## Work task
Of the lines in the data below, write out exactly those from the one holding "Look at this" through the one holding "Given the image: segment", both included.
•••
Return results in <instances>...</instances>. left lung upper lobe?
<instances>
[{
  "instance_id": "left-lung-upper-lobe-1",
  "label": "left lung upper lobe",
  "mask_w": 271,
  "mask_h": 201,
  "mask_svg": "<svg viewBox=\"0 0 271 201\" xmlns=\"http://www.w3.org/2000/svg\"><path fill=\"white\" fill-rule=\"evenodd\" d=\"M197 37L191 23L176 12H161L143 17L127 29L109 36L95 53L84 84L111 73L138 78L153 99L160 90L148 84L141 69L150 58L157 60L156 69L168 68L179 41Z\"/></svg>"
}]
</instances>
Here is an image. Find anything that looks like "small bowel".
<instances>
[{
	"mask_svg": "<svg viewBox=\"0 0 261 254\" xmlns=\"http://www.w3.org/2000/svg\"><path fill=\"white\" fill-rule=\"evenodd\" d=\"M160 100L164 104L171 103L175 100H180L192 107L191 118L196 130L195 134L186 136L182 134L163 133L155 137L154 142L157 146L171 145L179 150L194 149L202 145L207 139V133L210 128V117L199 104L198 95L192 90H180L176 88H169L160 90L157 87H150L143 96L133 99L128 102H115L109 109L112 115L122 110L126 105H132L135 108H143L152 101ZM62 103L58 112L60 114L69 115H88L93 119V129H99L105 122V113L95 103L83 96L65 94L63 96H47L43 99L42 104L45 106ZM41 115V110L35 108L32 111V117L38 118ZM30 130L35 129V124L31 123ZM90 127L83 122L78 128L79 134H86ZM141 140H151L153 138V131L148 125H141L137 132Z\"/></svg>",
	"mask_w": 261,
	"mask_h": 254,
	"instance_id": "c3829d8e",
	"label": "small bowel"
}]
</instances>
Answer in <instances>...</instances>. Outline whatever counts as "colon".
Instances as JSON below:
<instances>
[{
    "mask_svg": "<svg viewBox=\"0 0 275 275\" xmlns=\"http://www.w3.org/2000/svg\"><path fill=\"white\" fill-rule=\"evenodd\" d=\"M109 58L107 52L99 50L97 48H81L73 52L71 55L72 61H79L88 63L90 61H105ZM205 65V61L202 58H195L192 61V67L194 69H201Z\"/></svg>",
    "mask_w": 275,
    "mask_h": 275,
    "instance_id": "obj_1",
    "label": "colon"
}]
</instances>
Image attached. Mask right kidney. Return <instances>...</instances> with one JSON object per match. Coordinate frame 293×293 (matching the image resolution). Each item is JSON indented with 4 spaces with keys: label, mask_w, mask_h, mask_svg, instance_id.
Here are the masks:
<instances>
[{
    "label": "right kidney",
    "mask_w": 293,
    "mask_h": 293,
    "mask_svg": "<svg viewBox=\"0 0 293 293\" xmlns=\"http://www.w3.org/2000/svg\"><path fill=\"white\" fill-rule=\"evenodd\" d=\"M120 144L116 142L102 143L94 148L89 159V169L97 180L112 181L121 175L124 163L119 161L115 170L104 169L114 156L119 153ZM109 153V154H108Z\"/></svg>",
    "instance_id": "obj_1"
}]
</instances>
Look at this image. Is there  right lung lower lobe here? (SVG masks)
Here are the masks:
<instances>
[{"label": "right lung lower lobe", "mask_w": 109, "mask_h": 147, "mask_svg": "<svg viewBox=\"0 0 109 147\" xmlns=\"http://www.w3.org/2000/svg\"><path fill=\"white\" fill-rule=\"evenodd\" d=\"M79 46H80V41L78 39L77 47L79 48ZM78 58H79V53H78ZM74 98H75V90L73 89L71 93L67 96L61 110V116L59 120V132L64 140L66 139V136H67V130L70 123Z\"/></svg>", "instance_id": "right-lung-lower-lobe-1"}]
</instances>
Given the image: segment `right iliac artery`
•••
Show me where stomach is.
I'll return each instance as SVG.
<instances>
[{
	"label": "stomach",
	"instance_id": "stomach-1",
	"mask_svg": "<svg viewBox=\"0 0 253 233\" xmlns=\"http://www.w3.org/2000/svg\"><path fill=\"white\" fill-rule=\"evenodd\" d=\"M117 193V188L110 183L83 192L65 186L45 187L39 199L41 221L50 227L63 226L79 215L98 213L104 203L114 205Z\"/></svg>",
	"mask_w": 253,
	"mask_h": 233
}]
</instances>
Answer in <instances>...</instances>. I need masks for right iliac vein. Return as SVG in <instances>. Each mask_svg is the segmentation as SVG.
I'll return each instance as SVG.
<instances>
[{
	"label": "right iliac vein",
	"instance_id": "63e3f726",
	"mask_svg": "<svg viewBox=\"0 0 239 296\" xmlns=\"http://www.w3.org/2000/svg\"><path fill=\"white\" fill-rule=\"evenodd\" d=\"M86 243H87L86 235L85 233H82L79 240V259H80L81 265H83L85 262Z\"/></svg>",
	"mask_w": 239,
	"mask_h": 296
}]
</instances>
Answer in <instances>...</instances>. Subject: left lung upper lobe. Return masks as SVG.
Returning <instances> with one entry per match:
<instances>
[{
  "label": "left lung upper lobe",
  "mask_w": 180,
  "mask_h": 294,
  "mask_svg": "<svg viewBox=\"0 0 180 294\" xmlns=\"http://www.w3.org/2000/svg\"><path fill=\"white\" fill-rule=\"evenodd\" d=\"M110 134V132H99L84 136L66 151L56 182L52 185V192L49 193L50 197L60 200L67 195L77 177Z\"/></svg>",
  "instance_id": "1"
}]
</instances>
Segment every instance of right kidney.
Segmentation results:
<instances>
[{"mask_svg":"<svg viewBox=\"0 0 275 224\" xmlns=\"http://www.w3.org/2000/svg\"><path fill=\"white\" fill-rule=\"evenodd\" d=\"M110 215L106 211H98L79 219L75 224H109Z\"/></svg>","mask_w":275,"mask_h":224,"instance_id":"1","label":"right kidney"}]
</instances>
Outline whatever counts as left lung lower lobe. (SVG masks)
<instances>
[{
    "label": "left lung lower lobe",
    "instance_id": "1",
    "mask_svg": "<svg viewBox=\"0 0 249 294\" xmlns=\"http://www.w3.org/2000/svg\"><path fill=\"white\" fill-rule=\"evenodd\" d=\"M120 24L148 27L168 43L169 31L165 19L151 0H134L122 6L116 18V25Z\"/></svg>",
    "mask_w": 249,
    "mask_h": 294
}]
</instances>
•••
## Task response
Look at this image. Is there  right lung lower lobe here? (SVG masks)
Here are the masks:
<instances>
[{"label": "right lung lower lobe", "mask_w": 109, "mask_h": 147, "mask_svg": "<svg viewBox=\"0 0 109 147\" xmlns=\"http://www.w3.org/2000/svg\"><path fill=\"white\" fill-rule=\"evenodd\" d=\"M79 46H80V41L78 39L77 47L79 48ZM78 58H79V53H78ZM74 98H75V90L73 89L71 93L67 96L61 110V116L59 120V132L64 140L66 139V136H67V130L70 123Z\"/></svg>", "instance_id": "right-lung-lower-lobe-1"}]
</instances>
Given the image: segment `right iliac artery`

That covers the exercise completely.